Decedent was 24 years old at the time of his death. He had recently begun work for self-insured, having previously worked for a meat packer. Evidence relative to his prior job with a meat packer indicated that decedent worked in a cold or refrigerated environment. ______, was decedent’s second day of actual work at his then-current job as a garbage collector. On June 15, 1995, the evidence showed that he worked approximately two hours. On ______, the evidence showed that he had worked approximately two and one-half hours at about 10:30 a.m. when he collapsed while working. (The initial note at hospital) indicates that his vital signs were first taken at 10:49 a.m.)
The evidence also shows that at 10:30 a.m. on ______, the temperature was 77degrees. Mr. R testified that he worked with decedent on ______. He stated that claimant took several breaks to drink water both from the water provided on the truck and from water hydrants in yards along the route. He added that he observed decedent splash water over his head. He opined that he probably moved more garbage cans than did decedent, who was able to rest for some short periods while Mr. R worked. Mr. R testified that at one point decedent’s speech did not sound correct and then decedent moved erratically and fell to his knees, then lay back on the grass. Decedent was moved to shade and calls for help were made from a nearby house. Mr. R also said that claimant did not appear sick when he came to work that day, did not eat or take drugs that he saw, and appeared to drink a lot of water.

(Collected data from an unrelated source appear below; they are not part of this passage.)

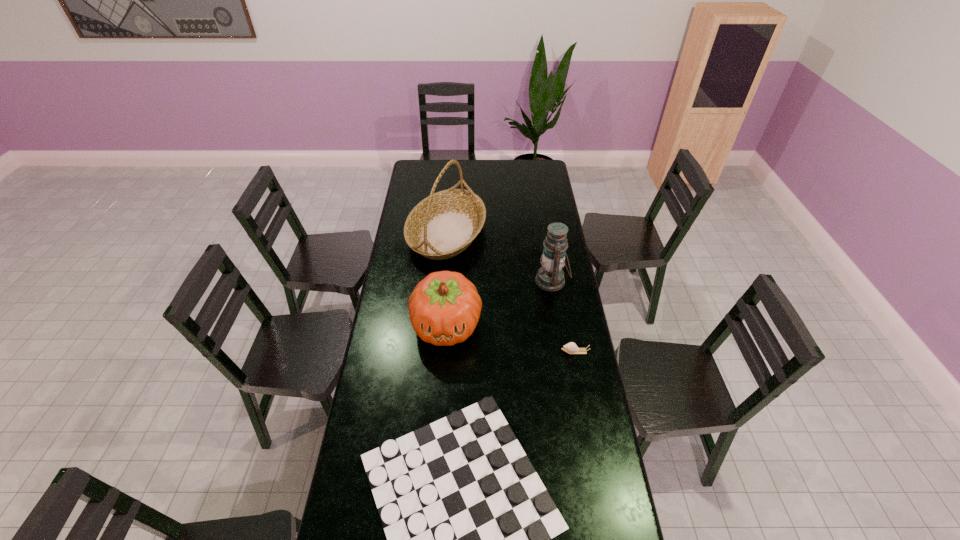 At what (x,y) coordinates should I click in order to perform the action: click on basket. Please return your answer as a coordinate pair (x, y). Looking at the image, I should click on (441, 226).

I want to click on the fourth shortest object, so click(x=550, y=277).

Where is `pumpkin`? The width and height of the screenshot is (960, 540). pumpkin is located at coordinates (444, 308).

Image resolution: width=960 pixels, height=540 pixels. I want to click on the fourth tallest object, so click(571, 348).

Locate an element on the screen. This screenshot has height=540, width=960. vacant space positioned on the front of the basket is located at coordinates (443, 282).

Locate an element on the screen. The height and width of the screenshot is (540, 960). vacant space located 0.080m on the front of the oil lamp is located at coordinates (557, 311).

Identify the location of vacant space located 0.290m on the side of the third shortest object with the cute face. This screenshot has height=540, width=960. (440, 424).

You are a GUI agent. You are given a task and a screenshot of the screen. Output one action in this format:
    pyautogui.click(x=<x>, y=<y>)
    Task: Click on the free region located on the shell of the escargot
    This screenshot has width=960, height=540.
    Given the screenshot: What is the action you would take?
    pyautogui.click(x=541, y=352)

Locate an element on the screen. This screenshot has height=540, width=960. free space located on the shell of the escargot is located at coordinates (521, 352).

Identify the location of vacant area situated on the shell of the escargot. (489, 352). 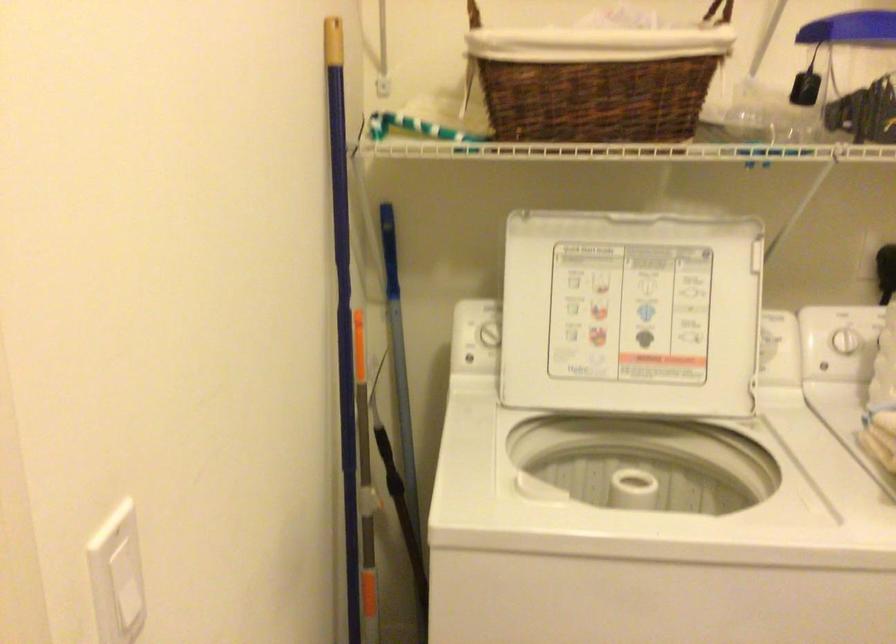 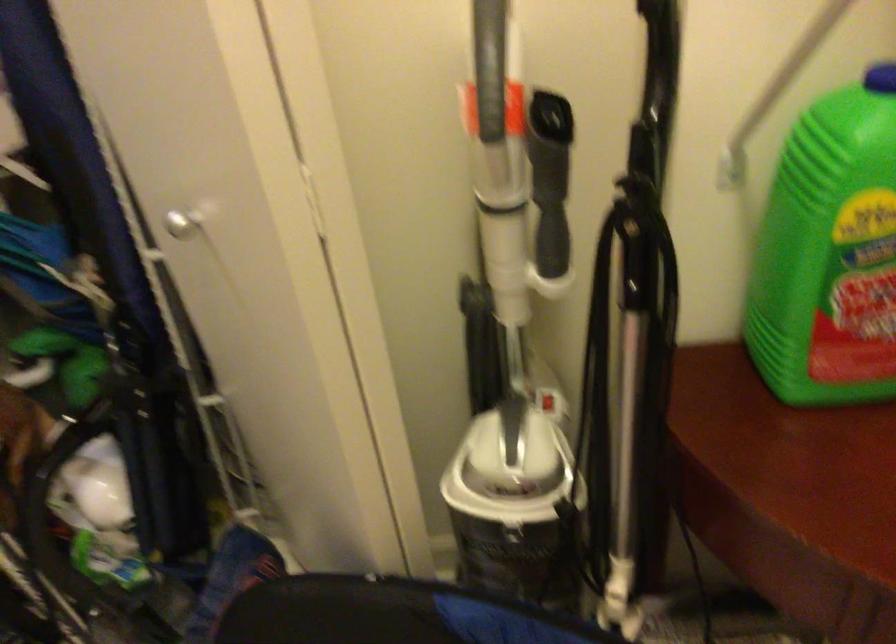 How did the camera likely rotate?

The camera rotated toward right-down. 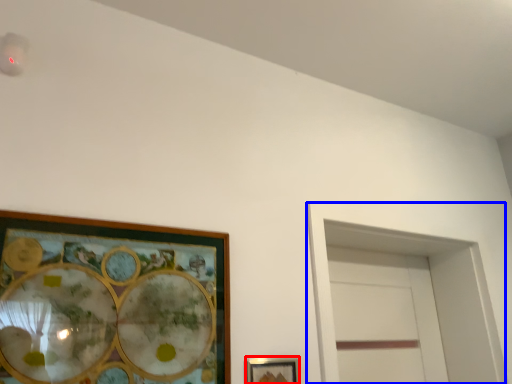 Question: Among these objects, which one is nearest to the camera, picture frame (highlighted by a red box) or glass door (highlighted by a blue box)?

Choices:
 (A) picture frame
 (B) glass door

Answer: (A) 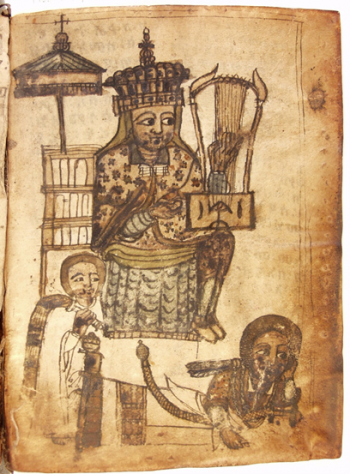 At what (x,y) coordinates should I click in order to perform the action: click on hookah pipe. Please return your answer as a coordinate pair (x, y). Looking at the image, I should click on (40, 318). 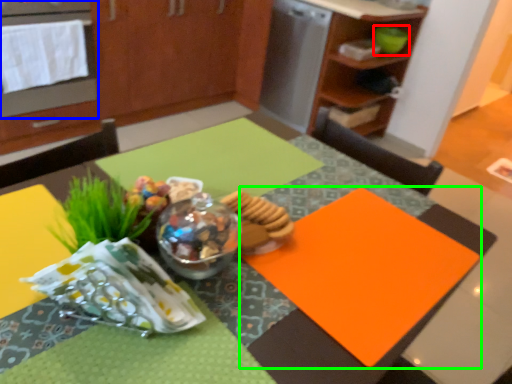 Question: Which is nearer to the teal (highlighted by a red box)? oven (highlighted by a blue box) or place mat (highlighted by a green box).

Choices:
 (A) oven
 (B) place mat

Answer: (A) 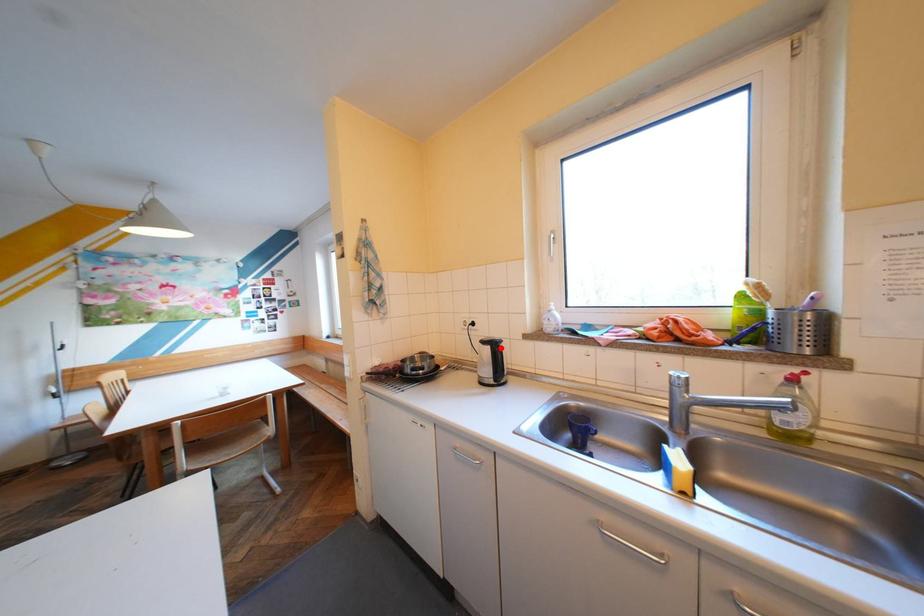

The decedent’s wife testified that decedent was tired after his first day of work on June 15, 1995. She said that later that night he vomited “a little” but took no medication; she added that she took decedent to work on June 16th and said that he was alright at that time. According to her, decedent had no ongoing medical diseases. She also stated that she, too, worked for the meat packer that decedent had recently worked for and his job involved packing meat patties into boxes on a conveyor belt and using a forklift to load boxes.
The self-insured showed that it received written notice of this injury/death on June 19, 1995, and filed its first controversion of compensability on July 7, 1995. The hearing officer ruled that the controversion was not sufficient. The self-insured’s dispute included:
carrier denies [decedent] suffered an accidental injury in the course and scope of employment traceable to a definite time, place and injury-causing event. Based on the preponderance of the evidence received to date, carrier would assert that [decedent’s] condition and subsequent demise were a direct result of a naturally progressing disease of life . . .
Texas Workers’ Compensation Commission Appeal No. 952063, decided January 18, 1996, reversed a determination that a controversion was insufficient when it used the term “ordinary disease of life” without identifying the disease. In addition, Texas Workers’ Compensation Commission Appeal No. 960375, decided April 11, 1996, also reversed a determination that a controversion was inadequate when the words, “not due to an injury in the course and scope of employment” were used. Texas Workers’ Compensation Commission Appeal No. 961887, decided November 12, 1996, stressed that “magic words” are not necessary and called for a “fair reading” in reversing a determination that a controversion was inadequate that said a hernia was not related to the original injury. The controversion under review was not insufficient to dispute compensability on the basis of an ordinary disease of life. (We note that the controversion did not raise as a defense under Section 406.032 that the heatstroke was an act of God, nor was there any issue at this hearing as to an act of God.)
Another point that was not in issue at this hearing was the assertion on appeal by self-insured that daughter did not file a timely claim. Self-insured’s appeal states:
[Self-insured] would show that Rule 122.100(a) requires that a legal beneficiary, in order to received [sic] death benefits, must file a written claim for compensation with the Commission within one year after the date of the employee’s death.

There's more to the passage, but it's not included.